Huang Kun, Maiti Nakul C, Phillips Nelson B, Carey Paul R, Weiss Michael A
Department of Biochemistry, Case Western Reserve University, Cleveland, Ohio 44106, USA.
Biochemistry. 2006 Aug 29;45(34):10278-93. doi: 10.1021/bi060879g.

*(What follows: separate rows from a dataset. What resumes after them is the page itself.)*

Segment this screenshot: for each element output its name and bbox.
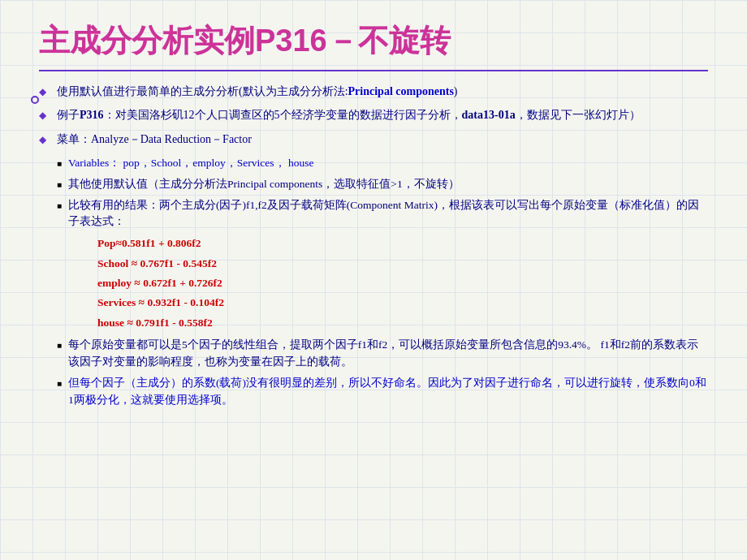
bullet-2-dataset: data13-01a bbox=[462, 109, 516, 121]
bullet-1-emphasis: Principal components bbox=[348, 85, 454, 97]
slide-title: 主成分分析实例P316－不旋转 bbox=[39, 23, 708, 60]
bullet-1: 使用默认值进行最简单的主成分分析(默认为主成分分析法:Principal com… bbox=[39, 83, 708, 101]
bullet-3: 菜单：Analyze－Data Reduction－Factor bbox=[39, 131, 708, 149]
sub-bullet-results: 比较有用的结果：两个主成分(因子)f1,f2及因子载荷矩阵(Component … bbox=[39, 197, 708, 333]
title-divider bbox=[39, 70, 708, 71]
bullet-2-p316: P316 bbox=[80, 109, 104, 121]
defaults-text: 其他使用默认值（主成分分析法Principal components，选取特征值… bbox=[68, 178, 460, 190]
info-text: 每个原始变量都可以是5个因子的线性组合，提取两个因子f1和f2，可以概括原始变量… bbox=[68, 338, 698, 368]
bullet-3-text: 菜单：Analyze－Data Reduction－Factor bbox=[57, 133, 252, 145]
results-text: 比较有用的结果：两个主成分(因子)f1,f2及因子载荷矩阵(Component … bbox=[68, 199, 699, 228]
equations-block: Pop≈0.581f1 + 0.806f2 School ≈ 0.767f1 -… bbox=[97, 234, 708, 332]
eq-employ: employ ≈ 0.672f1 + 0.726f2 bbox=[97, 274, 708, 293]
bullet-2-text: 例子P316：对美国洛杉矶12个人口调查区的5个经济学变量的数据进行因子分析，d… bbox=[57, 109, 641, 121]
sub-bullet-info: 每个原始变量都可以是5个因子的线性组合，提取两个因子f1和f2，可以概括原始变量… bbox=[39, 337, 708, 371]
sub-bullet-defaults: 其他使用默认值（主成分分析法Principal components，选取特征值… bbox=[39, 176, 708, 193]
eq-school: School ≈ 0.767f1 - 0.545f2 bbox=[97, 254, 708, 274]
eq-services: Services ≈ 0.932f1 - 0.104f2 bbox=[97, 293, 708, 312]
rotation-text: 但每个因子（主成分）的系数(载荷)没有很明显的差别，所以不好命名。因此为了对因子… bbox=[68, 377, 706, 406]
variables-text: Variables： pop，School，employ，Services， h… bbox=[68, 157, 313, 169]
eq-house: house ≈ 0.791f1 - 0.558f2 bbox=[97, 313, 708, 333]
eq-pop: Pop≈0.581f1 + 0.806f2 bbox=[97, 234, 708, 253]
bullet-2: 例子P316：对美国洛杉矶12个人口调查区的5个经济学变量的数据进行因子分析，d… bbox=[39, 106, 708, 124]
bullet-1-text: 使用默认值进行最简单的主成分分析(默认为主成分分析法:Principal com… bbox=[57, 85, 458, 97]
sub-bullet-variables: Variables： pop，School，employ，Services， h… bbox=[39, 155, 708, 172]
sub-bullet-rotation: 但每个因子（主成分）的系数(载荷)没有很明显的差别，所以不好命名。因此为了对因子… bbox=[39, 375, 708, 409]
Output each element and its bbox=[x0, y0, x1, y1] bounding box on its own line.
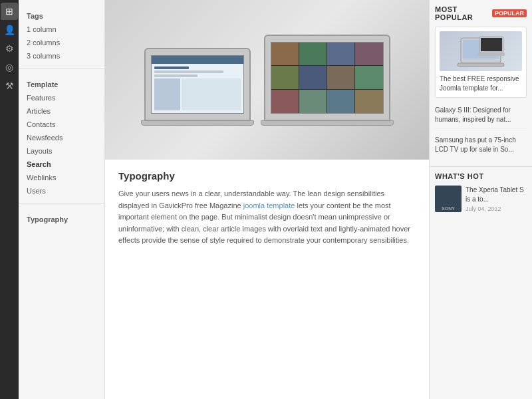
most-popular-header: MOST POPULAR POPULAR bbox=[435, 5, 527, 21]
nav-item-2columns[interactable]: 2 columns bbox=[19, 36, 104, 49]
right-sidebar: MOST POPULAR POPULAR The best FREE respo… bbox=[429, 0, 532, 399]
laptop-right-screen bbox=[271, 42, 384, 114]
popular-item-thumbnail bbox=[454, 35, 507, 68]
sony-brand-label: SONY bbox=[442, 206, 455, 211]
nav-item-3columns[interactable]: 3 columns bbox=[19, 49, 104, 63]
nav-item-contacts[interactable]: Contacts bbox=[19, 118, 104, 131]
nav-item-1column[interactable]: 1 column bbox=[19, 23, 104, 36]
whats-hot-item-date-1: July 04, 2012 bbox=[466, 205, 527, 212]
typography-section-header: Typography bbox=[19, 209, 104, 226]
left-icon-bar: ⊞ 👤 ⚙ ◎ ⚒ bbox=[0, 0, 19, 399]
most-popular-section: MOST POPULAR POPULAR The best FREE respo… bbox=[430, 0, 532, 166]
laptop-right bbox=[264, 35, 390, 121]
template-section-header: Template bbox=[19, 74, 104, 91]
popular-item-image bbox=[440, 31, 522, 71]
popular-item-top-title: The best FREE responsive Joomla template… bbox=[440, 74, 522, 93]
whats-hot-header: WHAT'S HOT bbox=[435, 172, 527, 180]
nav-item-search[interactable]: Search bbox=[19, 158, 104, 171]
laptop-left-screen bbox=[151, 55, 244, 114]
nav-item-users[interactable]: Users bbox=[19, 184, 104, 198]
whats-hot-title: WHAT'S HOT bbox=[435, 172, 483, 180]
laptop-left-group bbox=[141, 48, 254, 126]
whats-hot-item-title-1: The Xperia Tablet S is a to... bbox=[466, 186, 527, 204]
settings-icon[interactable]: ⚙ bbox=[1, 40, 18, 57]
svg-rect-2 bbox=[458, 63, 504, 66]
most-popular-title: MOST POPULAR bbox=[435, 5, 488, 21]
laptop-right-base bbox=[261, 120, 394, 126]
nav-sidebar: Tags 1 column 2 columns 3 columns Templa… bbox=[19, 0, 105, 399]
popular-list-item-2[interactable]: Samsung has put a 75-inch LCD TV up for … bbox=[435, 132, 527, 158]
svg-rect-5 bbox=[477, 53, 505, 56]
user-icon[interactable]: 👤 bbox=[1, 21, 18, 39]
hero-image bbox=[105, 0, 429, 160]
popular-badge: POPULAR bbox=[492, 9, 527, 17]
main-content: Typography Give your users news in a cle… bbox=[105, 0, 429, 399]
content-body: Typography Give your users news in a cle… bbox=[105, 160, 429, 257]
nav-item-layouts[interactable]: Layouts bbox=[19, 144, 104, 158]
popular-list-item-1[interactable]: Galaxy S III: Designed for humans, inspi… bbox=[435, 102, 527, 129]
whats-hot-content-1: The Xperia Tablet S is a to... July 04, … bbox=[466, 186, 527, 212]
popular-list-title-1: Galaxy S III: Designed for humans, inspi… bbox=[435, 106, 527, 124]
tags-section-header: Tags bbox=[19, 5, 104, 23]
nav-item-features[interactable]: Features bbox=[19, 91, 104, 104]
laptop-left bbox=[144, 48, 251, 121]
content-paragraph: Give your users news in a clear, underst… bbox=[118, 188, 416, 247]
popular-list-title-2: Samsung has put a 75-inch LCD TV up for … bbox=[435, 136, 527, 154]
svg-rect-4 bbox=[481, 38, 502, 51]
tools-icon[interactable]: ⚒ bbox=[1, 77, 18, 94]
nav-item-newsfeeds[interactable]: Newsfeeds bbox=[19, 131, 104, 144]
home-icon[interactable]: ⊞ bbox=[1, 3, 18, 20]
whats-hot-image-1: SONY bbox=[435, 186, 462, 212]
nav-item-articles[interactable]: Articles bbox=[19, 104, 104, 118]
globe-icon[interactable]: ◎ bbox=[1, 59, 18, 76]
whats-hot-item-1[interactable]: SONY The Xperia Tablet S is a to... July… bbox=[435, 186, 527, 212]
popular-item-top[interactable]: The best FREE responsive Joomla template… bbox=[435, 27, 527, 98]
laptop-right-group bbox=[261, 35, 394, 126]
joomla-template-link[interactable]: joomla template bbox=[243, 201, 295, 209]
typography-title: Typography bbox=[118, 170, 416, 182]
nav-item-weblinks[interactable]: Weblinks bbox=[19, 171, 104, 184]
laptop-left-base bbox=[141, 120, 254, 126]
whats-hot-section: WHAT'S HOT SONY The Xperia Tablet S is a… bbox=[430, 166, 532, 221]
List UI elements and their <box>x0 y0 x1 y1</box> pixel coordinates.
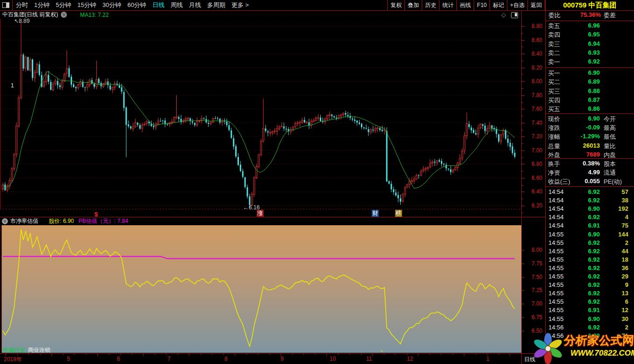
y-axis-label: 8.40 <box>524 50 542 57</box>
divider <box>12 0 13 10</box>
subchart-title: 市净率估值 <box>10 217 38 225</box>
watermark: 分析家公式网 WWW.70822.COM <box>527 330 634 364</box>
top-menu-bar: 分时1分钟5分钟15分钟30分钟60分钟日线周线月线多周期更多 > 复权叠加历史… <box>0 0 545 11</box>
collapse-icon[interactable]: ∨ <box>2 218 8 224</box>
menu-item-60分钟[interactable]: 60分钟 <box>127 1 146 9</box>
sub-y-axis-label: 7.75 <box>524 260 542 267</box>
bid-row: 买二6.89 <box>546 78 634 87</box>
toolbar-button-历史[interactable]: 历史 <box>422 0 439 10</box>
menu-item-日线[interactable]: 日线 <box>152 1 165 9</box>
watermark-url: WWW.70822.COM <box>570 349 634 358</box>
toolbar-button-F10[interactable]: F10 <box>474 0 490 10</box>
subchart-header: ∨ 市净率估值 股价: 6.90 PB估值（元）: 7.84 <box>0 218 521 225</box>
menu-item-月线[interactable]: 月线 <box>189 1 201 9</box>
weibi-value: 75.36% <box>546 11 601 18</box>
y-axis-label: 8.00 <box>524 78 542 85</box>
trade-row: 14:546.90192 <box>546 205 634 214</box>
date-label: 2019年 <box>4 356 22 364</box>
chart-title-row: 中百集团(日线 前复权) ∨ MA13: 7.22 <box>0 11 521 19</box>
weicha-label: 委差 <box>604 11 616 20</box>
industry-key: 所属行业: <box>2 347 26 353</box>
pb-valuation-chart[interactable] <box>2 225 521 353</box>
trade-row: 14:556.9244 <box>546 248 634 256</box>
toolbar-button-复权[interactable]: 复权 <box>387 0 404 10</box>
toolbar-button-叠加[interactable]: 叠加 <box>404 0 422 10</box>
high-price-marker: ↖8.89 <box>14 18 29 24</box>
industry-value: 商业连锁 <box>28 347 50 353</box>
trade-row: 14:556.90144 <box>546 231 634 239</box>
date-label: 5 <box>67 356 70 362</box>
y-axis-label: 6.60 <box>524 175 542 181</box>
date-label: 9 <box>281 356 284 362</box>
y-axis-label: 7.20 <box>524 133 542 140</box>
trade-row: 14:546.9175 <box>546 222 634 230</box>
sub-y-axis-label: 7.00 <box>524 300 542 307</box>
bid-row: 买五6.86 <box>546 105 634 114</box>
info-row: 涨幅-1.29%最低 <box>546 133 634 142</box>
date-label: 11 <box>366 356 372 362</box>
y-axis-label: 6.40 <box>524 188 542 195</box>
menu-item-更多 >[interactable]: 更多 > <box>231 1 249 9</box>
menu-item-30分钟[interactable]: 30分钟 <box>102 1 121 9</box>
stock-header[interactable]: 000759 中百集团 <box>546 0 634 11</box>
marker-badge-涨[interactable]: 涨 <box>257 210 264 217</box>
menu-item-1分钟[interactable]: 1分钟 <box>34 1 50 9</box>
watermark-site-name: 分析家公式网 <box>563 333 634 348</box>
sub-y-axis-label: 7.50 <box>524 274 542 280</box>
date-label: 7 <box>167 356 171 362</box>
axis-border <box>521 10 522 364</box>
y-axis-label: 8.60 <box>524 37 542 43</box>
period-menu: 分时1分钟5分钟15分钟30分钟60分钟日线周线月线多周期更多 > <box>16 1 255 9</box>
toolbar-button-画线[interactable]: 画线 <box>456 0 474 10</box>
ask-row: 卖二6.93 <box>546 49 634 58</box>
toolbar-button-返回[interactable]: 返回 <box>527 0 545 10</box>
y-axis-label: 6.80 <box>524 161 542 167</box>
info-row: 总量26013量比 <box>546 142 634 151</box>
ask-row: 卖五6.96 <box>546 22 634 31</box>
sub-y-axis-label: 7.25 <box>524 287 542 293</box>
menu-item-周线[interactable]: 周线 <box>171 1 183 9</box>
bid-row: 买四6.87 <box>546 96 634 105</box>
toolbar-button-统计[interactable]: 统计 <box>439 0 456 10</box>
weibi-row: 委比 75.36% 委差 <box>546 11 634 21</box>
y-axis-label: 7.80 <box>524 92 542 99</box>
toolbar-buttons: 复权叠加历史统计画线F10标记+自选返回 <box>387 0 545 10</box>
trade-row: 14:556.9213 <box>546 290 634 298</box>
bid-row: 买三6.88 <box>546 87 634 96</box>
candlestick-chart[interactable] <box>0 19 521 209</box>
date-label: 1 <box>486 356 490 362</box>
diamond-icon[interactable]: ◇ <box>501 11 506 18</box>
ask-row: 卖四6.95 <box>546 31 634 40</box>
ask-row: 卖三6.94 <box>546 40 634 49</box>
panel-toggle-icon[interactable] <box>511 12 518 18</box>
trade-row: 14:556.922 <box>546 239 634 248</box>
info-row: 现价6.90今开 <box>546 115 634 124</box>
menu-item-5分钟[interactable]: 5分钟 <box>56 1 71 9</box>
marker-badge-榜[interactable]: 榜 <box>395 210 402 217</box>
info-row: 收益(三)0.055PE(动) <box>546 178 634 186</box>
y-axis-label: 6.20 <box>524 202 542 209</box>
trade-row: 14:546.9238 <box>546 197 634 205</box>
marker-badge-财[interactable]: 财 <box>372 210 379 217</box>
day-marker: 1 <box>11 82 14 89</box>
sub-y-axis-label: 8.00 <box>524 247 542 253</box>
stock-code: 000759 <box>563 1 586 9</box>
y-axis-label: 8.80 <box>524 23 542 29</box>
toolbar-button-标记[interactable]: 标记 <box>490 0 507 10</box>
menu-item-15分钟[interactable]: 15分钟 <box>77 1 96 9</box>
subchart-price-label: 股价: 6.90 <box>49 217 74 225</box>
layout-icon[interactable] <box>2 2 9 8</box>
axis-marker-icon: ^ <box>381 350 383 355</box>
y-axis-label: 7.60 <box>524 106 542 112</box>
toolbar-button-+自选[interactable]: +自选 <box>507 0 527 10</box>
bid-row: 买一6.90 <box>546 69 634 78</box>
ask-row: 卖一6.92 <box>546 58 634 67</box>
menu-item-多周期[interactable]: 多周期 <box>207 1 225 9</box>
trade-row: 14:556.9030 <box>546 315 634 324</box>
date-label: 10 <box>330 356 336 362</box>
trade-row: 14:556.9112 <box>546 307 634 315</box>
chevron-down-icon[interactable]: ∨ <box>61 12 67 18</box>
menu-item-分时[interactable]: 分时 <box>16 1 28 9</box>
trade-row: 14:546.9257 <box>546 188 634 197</box>
info-row: 净资4.99流通 <box>546 169 634 178</box>
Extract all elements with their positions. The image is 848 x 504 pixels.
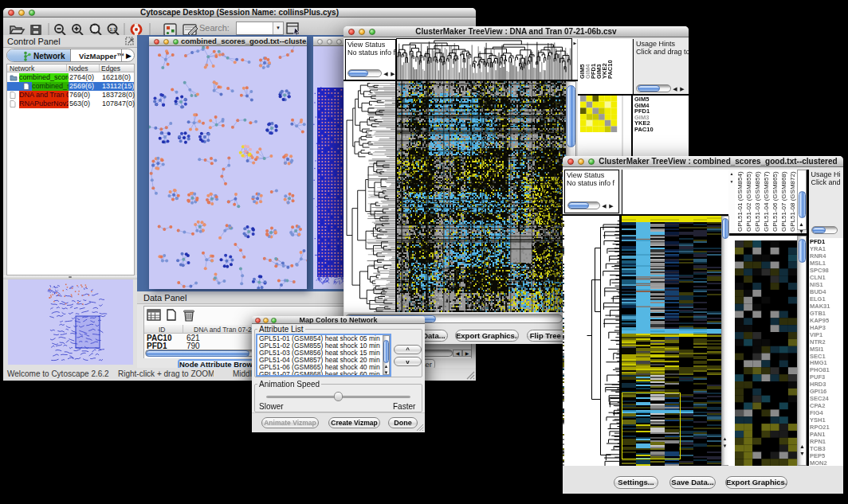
svg-text:1:1: 1:1 xyxy=(110,27,116,32)
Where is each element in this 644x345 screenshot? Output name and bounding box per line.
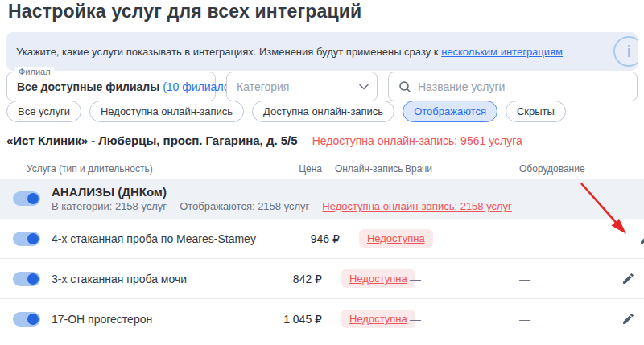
table-row: 17-ОН прогестерон 1 045 ₽ Недоступна — — (0, 299, 644, 339)
edit-service-button-row-1[interactable] (620, 272, 644, 285)
chip-displayed[interactable]: Отображаются (402, 101, 497, 122)
category-select[interactable]: Категория (226, 72, 378, 101)
chip-hidden[interactable]: Скрыты (506, 101, 566, 122)
equipment-value: — (519, 273, 620, 285)
online-status-badge[interactable]: Недоступна (341, 269, 415, 288)
service-toggle[interactable] (13, 232, 40, 246)
status-filter-chips: Все услуги Недоступна онлайн-запись Дост… (6, 101, 566, 122)
service-name: 4-х стаканная проба по Meares-Stamey (45, 232, 256, 245)
category-displayed-count: Отображаются: 2158 услуг (180, 200, 309, 212)
services-table: Услуга (тип и длительность) Цена Онлайн-… (0, 159, 644, 339)
chip-online-unavailable[interactable]: Недоступна онлайн-запись (89, 101, 244, 122)
column-header-equipment: Оборудование (519, 163, 620, 175)
chevron-down-icon (359, 84, 369, 90)
category-toggle-cell (0, 191, 45, 206)
toggle-knob (27, 314, 39, 325)
services-settings-page: Настройка услуг для всех интеграций Укаж… (0, 0, 644, 345)
filters-bar: Филиал Все доступные филиалы (10 филиало… (6, 72, 638, 101)
search-icon (398, 80, 411, 93)
multiple-integrations-link[interactable]: нескольким интеграциям (441, 46, 563, 58)
service-toggle[interactable] (13, 272, 40, 286)
service-name: 17-ОН прогестерон (45, 313, 238, 326)
service-price: 1 045 ₽ (238, 313, 322, 326)
chip-all-services[interactable]: Все услуги (6, 101, 81, 122)
pencil-icon (621, 312, 635, 326)
toggle-knob (27, 193, 39, 204)
doctors-value: — (423, 232, 537, 245)
table-row: 4-х стаканная проба по Meares-Stamey 946… (0, 219, 644, 259)
column-header-doctors: Врачи (405, 163, 519, 175)
category-toggle[interactable] (13, 191, 40, 206)
category-name: АНАЛИЗЫ (ДНКом) (52, 185, 644, 199)
equipment-value: — (537, 232, 638, 245)
doctors-value: — (405, 313, 519, 326)
online-status-badge[interactable]: Недоступна (359, 229, 433, 248)
category-info: АНАЛИЗЫ (ДНКом) В категории: 2158 услуг … (45, 185, 644, 212)
online-status-badge[interactable]: Недоступна (341, 310, 415, 328)
toggle-knob (27, 273, 39, 285)
branch-select-value: Все доступные филиалы (17, 80, 159, 93)
pencil-icon (639, 232, 644, 245)
info-banner: Укажите, какие услуги показывать в интег… (6, 32, 638, 71)
branch-select[interactable]: Филиал Все доступные филиалы (10 филиало… (6, 72, 216, 101)
table-row: 3-х стаканная проба мочи 842 ₽ Недоступн… (0, 259, 644, 299)
service-search-placeholder: Название услуги (418, 80, 505, 93)
service-search-input[interactable]: Название услуги (388, 72, 638, 101)
category-total-count: В категории: 2158 услуг (52, 200, 167, 212)
column-header-price: Цена (238, 163, 322, 175)
chip-online-available[interactable]: Доступна онлайн-запись (252, 101, 394, 122)
category-unavailable-link[interactable]: Недоступна онлайн-запись: 2158 услуг (322, 200, 512, 212)
branch-select-label: Филиал (15, 67, 54, 76)
service-toggle[interactable] (13, 312, 40, 327)
clinic-header: «Ист Клиник» - Люберцы, просп. Гагарина,… (6, 133, 522, 147)
column-header-service: Услуга (тип и длительность) (0, 163, 238, 175)
column-header-online: Онлайн-запись (335, 163, 405, 175)
category-select-placeholder: Категория (237, 80, 289, 93)
edit-service-button-row-0[interactable] (638, 232, 644, 245)
doctors-value: — (405, 273, 519, 285)
edit-service-button-row-2[interactable] (620, 312, 644, 326)
service-name: 3-х стаканная проба мочи (45, 273, 238, 285)
clinic-name: «Ист Клиник» - Люберцы, просп. Гагарина,… (6, 133, 298, 147)
info-icon: i (613, 36, 638, 67)
toggle-knob (27, 233, 39, 244)
pencil-icon (621, 272, 635, 285)
clinic-unavailable-link[interactable]: Недоступна онлайн-запись: 9561 услуга (312, 134, 522, 147)
category-row: АНАЛИЗЫ (ДНКом) В категории: 2158 услуг … (0, 179, 644, 219)
equipment-value: — (519, 313, 620, 326)
service-price: 946 ₽ (256, 232, 340, 245)
info-banner-text: Укажите, какие услуги показывать в интег… (16, 46, 563, 58)
category-stats: В категории: 2158 услуг Отображаются: 21… (52, 200, 644, 212)
info-banner-text-static: Укажите, какие услуги показывать в интег… (16, 46, 441, 58)
table-header-row: Услуга (тип и длительность) Цена Онлайн-… (0, 159, 644, 179)
page-title: Настройка услуг для всех интеграций (8, 1, 361, 23)
service-price: 842 ₽ (238, 273, 322, 285)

Systemic amyloidoses, an important class of protein misfolding diseases, are often due to fibrillation of disulfide-cross-linked globular proteins otherwise unrelated in sequence or structure. Although cross-beta assembly is regarded as a universal property of polypeptides, it is not understood how such amyloids accommodate diverse disulfide connectivities. Does amyloidogenicity depend on protein topology? A model is provided by insulin, a two-chain protein containing three disulfide bridges. The importance of chain topology is demonstrated by mini-proinsulin (MP), a single-chain analogue in which the C-terminus of the B chain (residue B30) is tethered to the N-terminus of the A chain (A1). The B30-A1 tether impedes the fiber-specific alpha --> beta transition, leading to slow formation of a structurally nonuniform amorphous precipitate. Conversely, fibrillation is robust to interchange of disulfide bridges. Whereas native insulin exhibits pairings [A6-A11, A7-B7, and A20-B19], metastable isomers with alternative pairings [A6-B7, A7-A11, A20-B19] or [A6-A7, A11-B7, A20-B1] readily undergo fibrillation with essentially identical alpha --> beta transitions. Respective pairing schemes are in each case retained. Isomeric fibrils and the amorphous MP precipitate are each able to seed the fibrillation of wild-type insulin, suggesting a structural correspondence between respective nuclei or modes of assembly. Together, our results demonstrate that effects of polypeptide topology on amyloidogenicity depend on structural context. Although the native structures and stabilities of single-chain insulin analogues are similar to those of wild-type insulin, the interchain tether constrains the extent of conformational distortion at elevated temperature, retards initial non-native aggregation, and is apparently incompatible with the mature structure of an insulin protofilament. We speculate that the general danger of fibrillation has imposed a constraint in protein evolution, selecting for topologies unfavorable to amyloid formation.
系统性淀粉样变性是一类重要的蛋白质错误折叠疾病,通常由二硫键交联的球状蛋白质发生纤维化引起,这些蛋白质在序列或结构上原本并无关联。尽管交叉β组装被认为是多肽的普遍特性,但尚不清楚此类淀粉样蛋白如何容纳多样的二硫键连接方式。淀粉样变性是否取决于蛋白质拓扑结构?胰岛素提供了一个模型,它是一种含三条二硫键的双链蛋白质。迷你胰岛素原(MP)是一种单链类似物,其中B链的C末端(残基B30)与A链的N末端(A1)相连,它证明了链拓扑结构的重要性。B30 - A1连接阻碍了纤维特异性的α→β转变,导致结构不均匀的无定形沉淀形成缓慢。相反,二硫键的交换对纤维化影响不大。天然胰岛素的二硫键配对为[A6 - A11、A7 - B7和A20 - B19],具有替代配对[A6 - B7、A7 - A11、A20 - B19]或[A6 - A7、A11 - B7、A20 - B1]的亚稳异构体很容易发生纤维化,且α→β转变基本相同。每种情况下各自的配对方案都得以保留。异构纤维和无定形MP沉淀都能够引发野生型胰岛素的纤维化,这表明各自的核或组装模式之间存在结构对应关系。总之,我们的结果表明多肽拓扑结构对淀粉样变性的影响取决于结构背景。尽管单链胰岛素类似物的天然结构和稳定性与野生型胰岛素相似,但链间连接在高温下限制了构象扭曲的程度,延缓了初始的非天然聚集,并且显然与胰岛素原纤维的成熟结构不相容。我们推测纤维化的普遍风险在蛋白质进化过程中施加了一种限制,选择了不利于淀粉样蛋白形成的拓扑结构。